Available data:
>>>
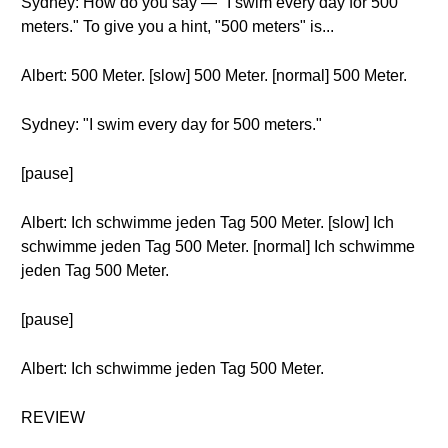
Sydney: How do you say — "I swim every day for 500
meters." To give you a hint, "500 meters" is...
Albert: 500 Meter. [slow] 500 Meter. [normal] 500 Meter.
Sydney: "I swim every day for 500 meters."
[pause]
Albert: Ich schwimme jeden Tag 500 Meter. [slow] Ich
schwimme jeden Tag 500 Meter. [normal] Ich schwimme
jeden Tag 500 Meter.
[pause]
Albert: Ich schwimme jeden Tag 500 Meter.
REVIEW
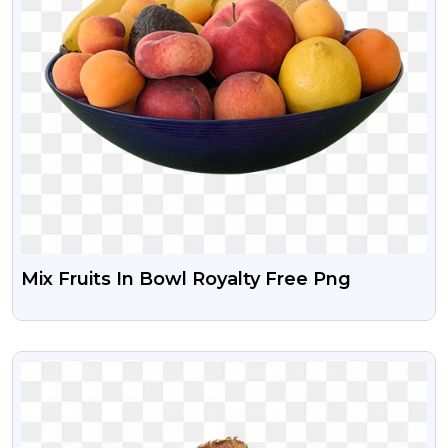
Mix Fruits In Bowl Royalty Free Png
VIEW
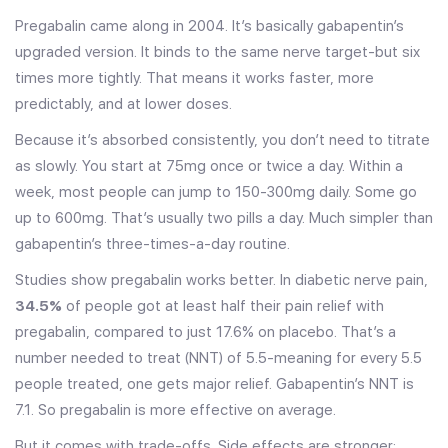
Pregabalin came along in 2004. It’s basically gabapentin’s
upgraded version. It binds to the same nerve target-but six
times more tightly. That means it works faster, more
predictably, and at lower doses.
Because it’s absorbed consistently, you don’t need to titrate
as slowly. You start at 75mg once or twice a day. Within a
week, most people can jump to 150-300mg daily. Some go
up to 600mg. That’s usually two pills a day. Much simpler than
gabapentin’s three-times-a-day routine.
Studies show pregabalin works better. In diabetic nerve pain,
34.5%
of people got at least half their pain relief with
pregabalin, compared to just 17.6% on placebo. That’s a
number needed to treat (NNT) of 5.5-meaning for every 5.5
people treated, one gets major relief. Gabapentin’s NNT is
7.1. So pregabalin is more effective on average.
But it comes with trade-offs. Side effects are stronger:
<<<
>>>
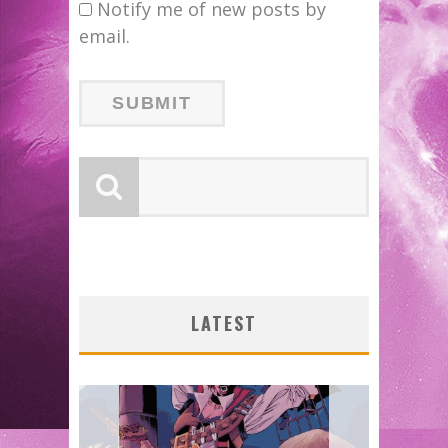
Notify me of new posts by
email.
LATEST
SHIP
<<<
>>>
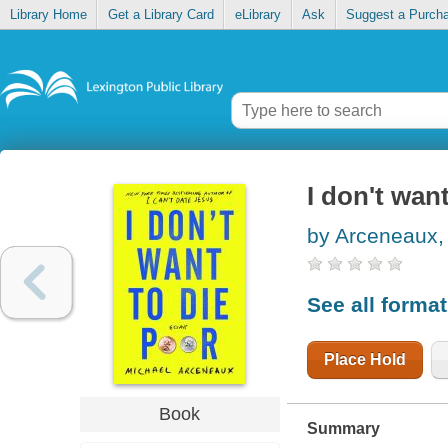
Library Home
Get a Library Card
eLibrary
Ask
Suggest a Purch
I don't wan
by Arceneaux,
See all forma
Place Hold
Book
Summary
<<<
Task details:
In the records above, which lines hold the string "jeden"? Copy each one.

Response box:
Albert: Ich schwimme jeden Tag 500 Meter. [slow] Ich
schwimme jeden Tag 500 Meter. [normal] Ich schwimme
jeden Tag 500 Meter.
Albert: Ich schwimme jeden Tag 500 Meter.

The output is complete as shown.